### Activity
Which lines below include "nous"? Copy them all.

### Records for processing

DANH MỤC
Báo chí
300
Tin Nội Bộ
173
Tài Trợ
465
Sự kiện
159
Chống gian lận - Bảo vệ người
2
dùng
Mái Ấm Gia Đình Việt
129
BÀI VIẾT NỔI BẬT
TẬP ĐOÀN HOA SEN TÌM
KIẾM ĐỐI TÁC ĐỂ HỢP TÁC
--
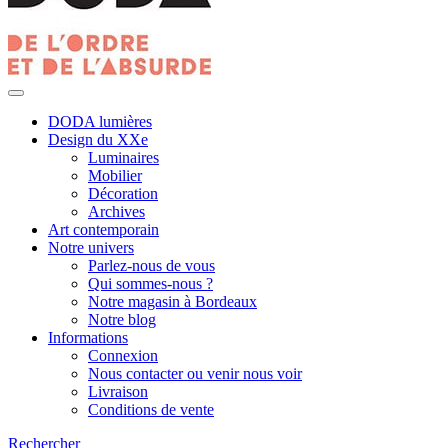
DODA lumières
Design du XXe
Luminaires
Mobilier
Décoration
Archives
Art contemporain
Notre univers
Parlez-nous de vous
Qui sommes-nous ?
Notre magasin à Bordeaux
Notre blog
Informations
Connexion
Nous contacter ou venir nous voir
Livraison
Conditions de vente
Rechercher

### Output of the exercise
Parlez-nous de vous
Qui sommes-nous ?
Nous contacter ou venir nous voir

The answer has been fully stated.